Limitations & Future Work

  • SAW relies on subgoal sampling from dataset trajectories, and performance degrades on datasets that require extensive trajectory stitching.
  • Value function training instability under pixel observations in extremely long-horizon tasks (visual-antmaze-giant, visual-humanoidmaze) remains an issue, though this is not specific to SAW and limits its applicability.
  • The subpolicy's target sampling horizon \(k\) is a fixed hyperparameter; adaptive selection may yield further improvements.
  • The current analysis is limited to sparse-reward goal-reaching tasks; applicability to dense-reward or continuous control settings has not been validated.
  • vs. HIQL: HIQL is the strongest hierarchical baseline and shares the same value function, but requires an additional high-level generative policy and subgoal representation. SAW eliminates both, with clear advantages in simplicity and scalability to high-dimensional settings. HIQL achieves only 12% on humanoidmaze-giant (with subgoal representation) or worse (without), while SAW reaches 35%.
  • vs. RIS: RIS similarly performs policy bootstrapping but requires learning a subgoal generative model; its offline variant RISoff exhibits high variance across environments.
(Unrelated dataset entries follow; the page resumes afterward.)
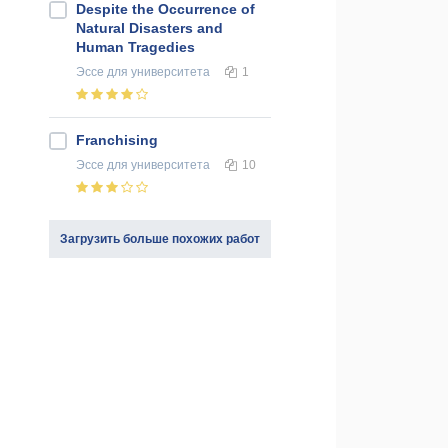
Despite the Occurrence of
Natural Disasters and
Human Tragedies
Эссе
для университета
1
Franchising
Эссе
для университета
10
Загрузить больше похожих работ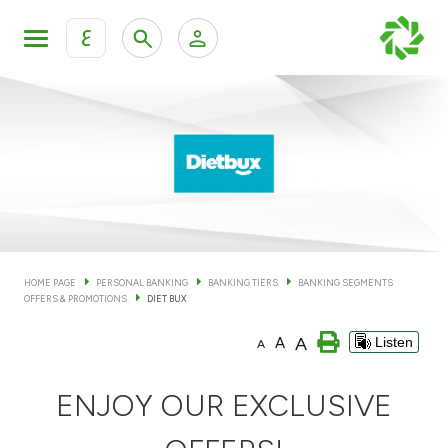
ع
Personal Banking
Private Banking & Wealth Man
KFH Online Personal Banking Services
KFH Online Corporate Banking Services
Accounts
KFH Online Trade Service
Cards
HOME PAGE
PERSONAL BANKING
BANKING TIERS
BANKING SEGMENTS
OFFERS & PROMOTIONS
DIET BUX
Banking Tiers
A
A
Listen
A
Financing
ENJOY OUR EXCLUSIVE
Investment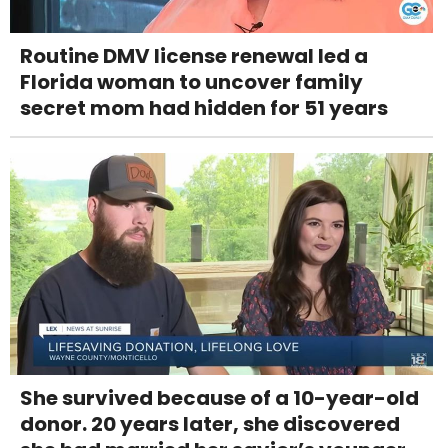
Routine DMV license renewal led a
Florida woman to uncover family
secret mom had hidden for 51 years
She survived because of a 10-year-old
donor. 20 years later, she discovered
SAW replaces the generative model with dataset sampling and importance weighting, yielding greater stability.
  • vs. QRL/CRL: These methods use contrastive learning or quasi-metric structures to improve the value function, achieving strong results in certain environments but lacking long-horizon reasoning capacity. SAW supplements long-horizon signals via subpolicy bootstrapping.

Rating

  • Novelty: ⭐⭐⭐⭐⭐ — The theoretical derivation unifies three methods; the core idea of eliminating the generative model is elegant and concise.
  • Experimental Thoroughness: ⭐⭐⭐⭐⭐ — 20 datasets / 100 evaluation tasks / 8 seeds, both state-based and pixel-based, with exceptionally comprehensive coverage.
  • Writing Quality: ⭐⭐⭐⭐⭐ — The logical chain is clear throughout: problem analysis → insight extraction → theoretical derivation → method design → comprehensive experiments.
  • Value: ⭐⭐⭐⭐⭐ — Makes important contributions to both offline GCRL and hierarchical RL; the method is simple and practically useful.